Download or read book Mandarin Brazil written by Ana Paulina Lee and published by Stanford University Press. This book was released on 2018-07-17 with total page 317 pages. Available in PDF, EPUB and Kindle. Book excerpt: In Mandarin Brazil, Ana Paulina Lee explores the centrality of Chinese exclusion to the Brazilian nation-building project, tracing the role of cultural representation in producing racialized national categories. Lee considers depictions of Chineseness in Brazilian popular music, literature, and visual culture, as well as archival documents and Brazilian and Qing dynasty diplomatic correspondence about opening trade and immigration routes between Brazil and China. In so doing, she reveals how Asian racialization helped to shape Brazil's image as a racial democracy. Mandarin Brazil begins during the second half of the nineteenth century, during the transitional period when enslaved labor became unfree labor—an era when black slavery shifted to "yellow labor" and racial anxieties surged.
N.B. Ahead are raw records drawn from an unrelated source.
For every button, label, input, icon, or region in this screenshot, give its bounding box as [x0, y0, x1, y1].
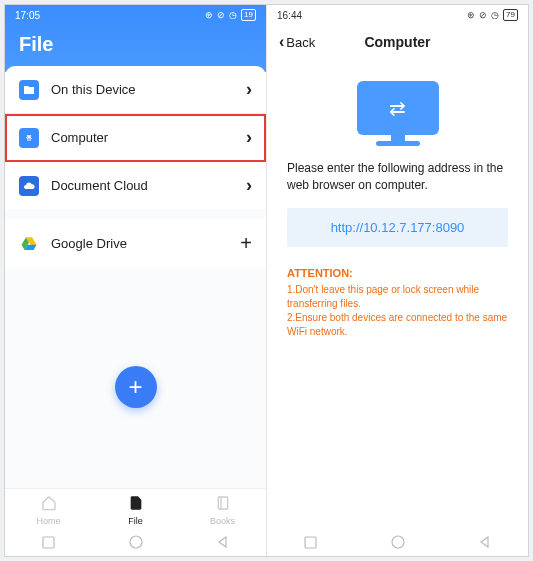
row-label: On this Device — [51, 82, 234, 97]
alarm-icon: ⊛ — [205, 10, 213, 20]
chevron-right-icon: › — [246, 175, 252, 196]
transfer-icon: ⇄ — [389, 96, 406, 120]
plus-icon: + — [240, 232, 252, 255]
nav-books[interactable]: Books — [179, 495, 266, 526]
battery-indicator: 19 — [241, 9, 256, 21]
svg-point-2 — [130, 536, 142, 548]
home-button[interactable] — [390, 534, 406, 550]
row-google-drive[interactable]: Google Drive + — [5, 219, 266, 268]
nav-label: Home — [36, 516, 60, 526]
svg-point-4 — [392, 536, 404, 548]
svg-rect-3 — [305, 537, 316, 548]
attention-heading: ATTENTION: — [267, 261, 528, 283]
svg-rect-1 — [43, 537, 54, 548]
add-fab-button[interactable]: + — [115, 366, 157, 408]
nav-file[interactable]: File — [92, 495, 179, 526]
status-bar-right: 16:44 ⊛ ⊘ ◷ 79 — [267, 5, 528, 25]
back-button[interactable]: ‹ Back — [279, 33, 315, 51]
attention-line-2: 2.Ensure both devices are connected to t… — [267, 311, 528, 339]
left-header: 17:05 ⊛ ⊘ ◷ 19 File — [5, 5, 266, 72]
attention-line-1: 1.Don't leave this page or lock screen w… — [267, 283, 528, 311]
google-drive-icon — [19, 234, 39, 254]
recent-apps-button[interactable] — [303, 534, 319, 550]
status-bar-left: 17:05 ⊛ ⊘ ◷ 19 — [5, 5, 266, 25]
nav-label: Books — [210, 516, 235, 526]
battery-indicator: 79 — [503, 9, 518, 21]
section-gap — [5, 209, 266, 219]
clock-icon: ◷ — [491, 10, 499, 20]
row-label: Google Drive — [51, 236, 228, 251]
locations-card: On this Device › Computer › Document Clo… — [5, 66, 266, 268]
back-button[interactable] — [477, 534, 493, 550]
status-right: ⊛ ⊘ ◷ 19 — [205, 9, 256, 21]
monitor-base — [376, 141, 420, 146]
dnd-icon: ⊘ — [479, 10, 487, 20]
android-nav-bar — [5, 528, 266, 556]
status-time: 16:44 — [277, 10, 302, 21]
page-title: File — [5, 25, 266, 60]
plus-icon: + — [128, 373, 142, 401]
recent-apps-button[interactable] — [41, 534, 57, 550]
row-on-this-device[interactable]: On this Device › — [5, 66, 266, 114]
back-label: Back — [286, 35, 315, 50]
alarm-icon: ⊛ — [467, 10, 475, 20]
book-icon — [215, 495, 231, 514]
nav-home[interactable]: Home — [5, 495, 92, 526]
server-url[interactable]: http://10.12.7.177:8090 — [287, 208, 508, 247]
cloud-icon — [19, 176, 39, 196]
phone-right: 16:44 ⊛ ⊘ ◷ 79 ‹ Back Computer ⇄ — [267, 5, 528, 556]
clock-icon: ◷ — [229, 10, 237, 20]
right-body: ⇄ Please enter the following address in … — [267, 63, 528, 528]
chevron-right-icon: › — [246, 127, 252, 148]
status-right: ⊛ ⊘ ◷ 79 — [467, 9, 518, 21]
chevron-left-icon: ‹ — [279, 33, 284, 51]
row-document-cloud[interactable]: Document Cloud › — [5, 162, 266, 209]
page-title: Computer — [364, 34, 430, 50]
left-content: On this Device › Computer › Document Clo… — [5, 72, 266, 488]
file-icon — [128, 495, 144, 514]
svg-rect-0 — [218, 497, 227, 509]
phone-left: 17:05 ⊛ ⊘ ◷ 19 File On this Device › — [5, 5, 267, 556]
chevron-right-icon: › — [246, 79, 252, 100]
android-nav-bar — [267, 528, 528, 556]
home-icon — [41, 495, 57, 514]
instructions-text: Please enter the following address in th… — [267, 160, 528, 194]
home-button[interactable] — [128, 534, 144, 550]
dnd-icon: ⊘ — [217, 10, 225, 20]
right-header: ‹ Back Computer — [267, 25, 528, 63]
bottom-nav: Home File Books — [5, 488, 266, 528]
monitor-screen-icon: ⇄ — [357, 81, 439, 135]
status-time: 17:05 — [15, 10, 40, 21]
back-button[interactable] — [215, 534, 231, 550]
row-label: Document Cloud — [51, 178, 234, 193]
computer-illustration: ⇄ — [267, 63, 528, 160]
row-label: Computer — [51, 130, 234, 145]
nav-label: File — [128, 516, 143, 526]
folder-icon — [19, 80, 39, 100]
screenshot-container: 17:05 ⊛ ⊘ ◷ 19 File On this Device › — [4, 4, 529, 557]
row-computer[interactable]: Computer › — [5, 114, 266, 162]
computer-icon — [19, 128, 39, 148]
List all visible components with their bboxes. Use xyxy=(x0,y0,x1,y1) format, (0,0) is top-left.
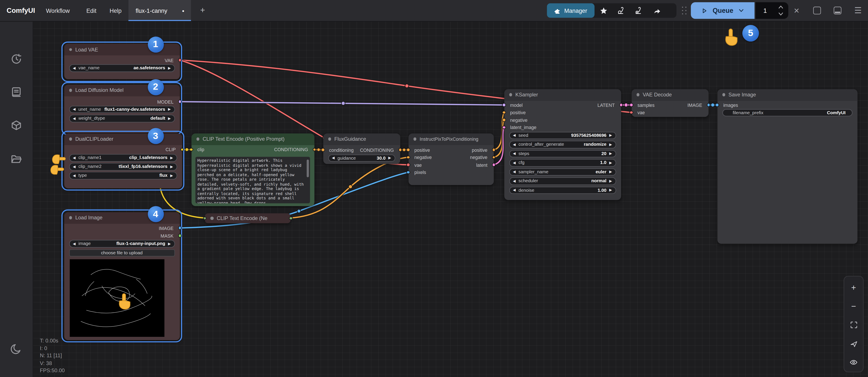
node-save-image[interactable]: Save Image images filename_prefix ComfyU… xyxy=(717,89,857,243)
node-header[interactable]: FluxGuidance xyxy=(323,133,400,145)
node-vae-decode[interactable]: VAE Decode samples vae IMAGE xyxy=(631,89,708,117)
node-library-icon[interactable] xyxy=(10,86,23,98)
port-negative-input[interactable] xyxy=(502,118,506,122)
widget-denoise[interactable]: ◀ denoise 1.00 ▶ xyxy=(509,186,616,194)
left-arrow-icon[interactable]: ◀ xyxy=(513,161,516,165)
right-arrow-icon[interactable]: ▶ xyxy=(170,173,173,178)
widget-seed[interactable]: ◀ seed 93575625408696 ▶ xyxy=(509,132,616,139)
port-pixels-input[interactable] xyxy=(406,171,410,174)
right-arrow-icon[interactable]: ▶ xyxy=(168,116,171,120)
port-negative-input[interactable] xyxy=(406,155,410,159)
node-header[interactable]: CLIP Text Encode (Positive Prompt) xyxy=(191,133,314,145)
collapse-dot-icon[interactable] xyxy=(69,138,72,141)
right-arrow-icon[interactable]: ▶ xyxy=(170,155,173,160)
spinner-up-icon[interactable] xyxy=(778,4,784,9)
right-arrow-icon[interactable]: ▶ xyxy=(609,133,612,138)
widget-clip-name2[interactable]: ◀ clip_name2 t5xxl_fp16.safetensors ▶ xyxy=(69,163,177,170)
maximize-icon[interactable] xyxy=(812,5,823,16)
port-latent-output[interactable] xyxy=(619,103,623,107)
left-arrow-icon[interactable]: ◀ xyxy=(513,179,516,183)
workflows-folder-icon[interactable] xyxy=(10,153,23,166)
port-vae-input[interactable] xyxy=(629,111,633,114)
left-arrow-icon[interactable]: ◀ xyxy=(513,188,516,192)
collapse-dot-icon[interactable] xyxy=(196,138,199,141)
node-clip-text-encode-positive[interactable]: CLIP Text Encode (Positive Prompt) clip … xyxy=(191,133,314,206)
toggle-link-visibility-button[interactable] xyxy=(844,354,863,371)
left-arrow-icon[interactable]: ◀ xyxy=(73,173,75,178)
zoom-in-button[interactable]: + xyxy=(844,279,863,295)
right-arrow-icon[interactable]: ▶ xyxy=(609,170,612,174)
workflow-tab[interactable]: flux-1-canny ● xyxy=(128,0,191,21)
widget-scheduler[interactable]: ◀ scheduler normal ▶ xyxy=(509,177,616,184)
queue-button[interactable]: Queue xyxy=(691,2,754,19)
port-clip-input[interactable] xyxy=(189,148,193,151)
left-arrow-icon[interactable]: ◀ xyxy=(513,170,516,174)
settings-gear-icon[interactable] xyxy=(10,376,23,377)
collapse-dot-icon[interactable] xyxy=(210,216,213,220)
collapse-dot-icon[interactable] xyxy=(722,93,725,96)
right-arrow-icon[interactable]: ▶ xyxy=(168,107,171,111)
right-arrow-icon[interactable]: ▶ xyxy=(168,241,171,246)
port-latent-image-input[interactable] xyxy=(502,125,506,129)
manager-button[interactable]: Manager xyxy=(547,3,594,18)
queue-drag-handle-icon[interactable] xyxy=(682,7,688,15)
left-arrow-icon[interactable]: ◀ xyxy=(513,151,516,156)
vacuum-clean-alt-icon[interactable] xyxy=(632,4,645,17)
right-arrow-icon[interactable]: ▶ xyxy=(609,188,612,192)
widget-unet-name[interactable]: ◀ unet_name flux1-canny-dev.safetensors … xyxy=(69,106,175,113)
node-header[interactable]: KSampler xyxy=(504,89,621,100)
widget-filename-prefix[interactable]: filename_prefix ComfyUI xyxy=(722,109,852,116)
right-arrow-icon[interactable]: ▶ xyxy=(609,151,612,156)
collapse-dot-icon[interactable] xyxy=(69,216,72,219)
port-model-input[interactable] xyxy=(502,103,506,107)
port-image-output[interactable] xyxy=(178,226,182,230)
collapse-dot-icon[interactable] xyxy=(328,138,331,141)
widget-steps[interactable]: ◀ steps 20 ▶ xyxy=(509,150,616,157)
port-vae-output[interactable] xyxy=(178,58,182,62)
collapse-dot-icon[interactable] xyxy=(509,93,512,96)
theme-moon-icon[interactable] xyxy=(10,343,23,355)
node-dual-clip-loader[interactable]: DualCLIPLoader CLIP ◀ clip_name1 clip_l.… xyxy=(64,133,182,188)
select-mode-button[interactable] xyxy=(844,335,863,352)
widget-image[interactable]: ◀ image flux-1-canny-input.png ▶ xyxy=(69,240,175,248)
right-arrow-icon[interactable]: ▶ xyxy=(170,165,173,169)
right-arrow-icon[interactable]: ▶ xyxy=(609,179,612,183)
model-library-icon[interactable] xyxy=(10,119,23,132)
node-load-image[interactable]: Load Image IMAGE MASK ◀ image flux-1-can… xyxy=(64,212,180,340)
port-vae-input[interactable] xyxy=(406,163,410,167)
node-instruct-pix2pix-conditioning[interactable]: InstructPixToPixConditioning positive ne… xyxy=(408,133,493,185)
node-flux-guidance[interactable]: FluxGuidance conditioning CONDITIONING ◀… xyxy=(323,133,400,164)
prompt-textarea[interactable]: Hyperrealistic digital artwork. This hyp… xyxy=(195,157,310,203)
menu-help[interactable]: Help xyxy=(110,0,122,21)
right-arrow-icon[interactable]: ▶ xyxy=(168,66,171,70)
widget-vae-name[interactable]: ◀ vae_name ae.safetensors ▶ xyxy=(69,64,175,72)
collapse-dot-icon[interactable] xyxy=(413,138,416,141)
left-arrow-icon[interactable]: ◀ xyxy=(73,116,75,120)
collapse-dot-icon[interactable] xyxy=(69,89,72,92)
collapsed-output-dot[interactable] xyxy=(289,216,293,220)
batch-count-spinner[interactable]: 1 xyxy=(755,2,788,19)
vacuum-clean-icon[interactable] xyxy=(615,4,628,17)
port-positive-input[interactable] xyxy=(406,148,410,152)
collapse-dot-icon[interactable] xyxy=(636,93,639,96)
node-header[interactable]: VAE Decode xyxy=(631,89,708,100)
port-samples-input[interactable] xyxy=(629,103,633,107)
port-model-output[interactable] xyxy=(178,100,182,104)
port-negative-output[interactable] xyxy=(492,155,496,159)
textarea-scrollbar[interactable] xyxy=(307,160,309,177)
node-graph-canvas[interactable]: Load VAE VAE ◀ vae_name ae.safetensors ▶… xyxy=(33,21,868,377)
node-header[interactable]: InstructPixToPixConditioning xyxy=(408,133,493,145)
port-images-input[interactable] xyxy=(715,103,719,107)
right-arrow-icon[interactable]: ▶ xyxy=(389,156,391,160)
left-arrow-icon[interactable]: ◀ xyxy=(513,133,516,138)
left-arrow-icon[interactable]: ◀ xyxy=(73,66,75,70)
left-arrow-icon[interactable]: ◀ xyxy=(73,241,75,246)
widget-sampler-name[interactable]: ◀ sampler_name euler ▶ xyxy=(509,168,616,175)
left-arrow-icon[interactable]: ◀ xyxy=(73,155,75,160)
widget-control-after-generate[interactable]: ◀ control_after_generate randomize ▶ xyxy=(509,141,616,148)
widget-cfg[interactable]: ◀ cfg 1.0 ▶ xyxy=(509,159,616,166)
left-arrow-icon[interactable]: ◀ xyxy=(513,142,516,147)
widget-type[interactable]: ◀ type flux ▶ xyxy=(69,172,177,179)
port-conditioning-output[interactable] xyxy=(312,148,316,151)
choose-file-button[interactable]: choose file to upload xyxy=(69,249,175,257)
Lee asks how colonial paradigms of racial labor became a part of Brazil's nation-building project, which prioritized "whitening," a fundamentally white supremacist ideology that intertwined the colonial racial caste system with new immigration labor schemes. By considering why Chinese laborers were excluded from Brazilian nation-building efforts while Japanese migrants were welcomed, Lee interrogates how Chinese and Japanese imperial ambitions and Asian ethnic supremacy reinforced Brazil's whitening project. Mandarin Brazil contributes to a new conversation in Latin American and Asian American cultural studies, one that considers Asian diasporic histories and racial formation across the Americas.

Book Transcultural Japan

Download or read book Transcultural Japan written by David Blake Willis and published by Routledge. This book was released on 2007-11-27 with total page 414 pages. Available in PDF, EPUB and Kindle. Book excerpt: Transcultural Japan provides a critical examination of being Other in Japan. Portraying the multiple intersections of race, ethnicity, class, and gender, the book suggests ways in which the transcultural borderlands of Japan reflect globalization in this island nation. The authors show the diversity of Japan from the inside, revealing an extraordinarily complex new society in sharp contrast to the persistent stereotypical images held of a regimented, homogeneous Japan. Unsettling as it may be, there are powerful arguments here for looking at the meanings of globalization in Japan through these diverse communities and individuals. These are not harmonious, utopian communities by any means, as they are formed in contexts, both global and local, of unequal power relations. Yet it is also clear that the multiple processes associated with globalization lead to larger hybridizations, a global mélange of socio-cultural, political, and economic forces and the emergence of what could be called trans-local Creolized cultures. Transcultural Japan reports regional, national, and cosmopolitan movements. Characterized by global flows, hybridity, and networks, this book documents Japan’s new lived experiences and rapid metamorphosis. Accessible and engaging, this broad-based volume is an attractive and useful resource for students of Japanese culture and society, as well as being a timely and revealing contribution to research scholars and for those interested in race, ethnicity, cultural identities and transformations.